** Opening Material shown block **

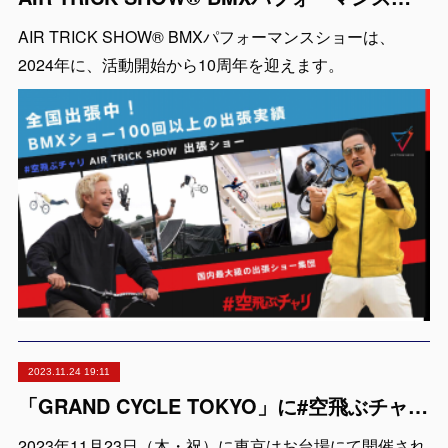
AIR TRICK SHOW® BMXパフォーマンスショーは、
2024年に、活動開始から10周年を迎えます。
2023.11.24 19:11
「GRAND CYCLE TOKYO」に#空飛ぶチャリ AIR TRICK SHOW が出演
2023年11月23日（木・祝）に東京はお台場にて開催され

** Closing Material shown block **
** Opening Material shown block **

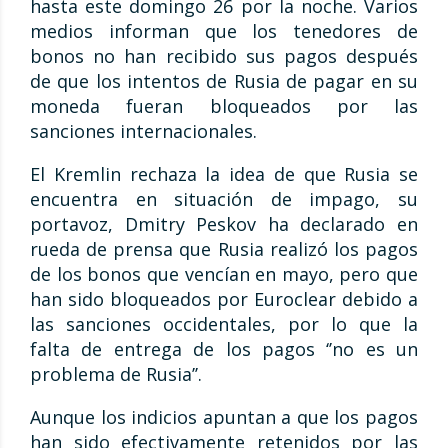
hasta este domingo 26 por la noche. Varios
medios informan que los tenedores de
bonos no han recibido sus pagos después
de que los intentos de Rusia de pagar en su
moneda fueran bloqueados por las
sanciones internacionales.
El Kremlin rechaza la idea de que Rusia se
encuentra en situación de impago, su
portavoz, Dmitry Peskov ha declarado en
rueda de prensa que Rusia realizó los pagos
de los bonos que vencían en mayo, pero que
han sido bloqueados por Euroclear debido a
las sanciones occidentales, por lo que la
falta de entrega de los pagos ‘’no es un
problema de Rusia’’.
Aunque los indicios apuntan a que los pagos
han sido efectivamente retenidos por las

** Closing Material shown block **

### Work to be completed:
Would you please repeat exactly the lines above, starting at the line with "AIR TRICK SHOW® BMXパフォーマンスショーは、" and stopping at the line with "2023年11月23日（木・祝）に東京はお台場にて開催され", both included?

### Exercise solution:
AIR TRICK SHOW® BMXパフォーマンスショーは、
2024年に、活動開始から10周年を迎えます。
2023.11.24 19:11
「GRAND CYCLE TOKYO」に#空飛ぶチャリ AIR TRICK SHOW が出演
2023年11月23日（木・祝）に東京はお台場にて開催され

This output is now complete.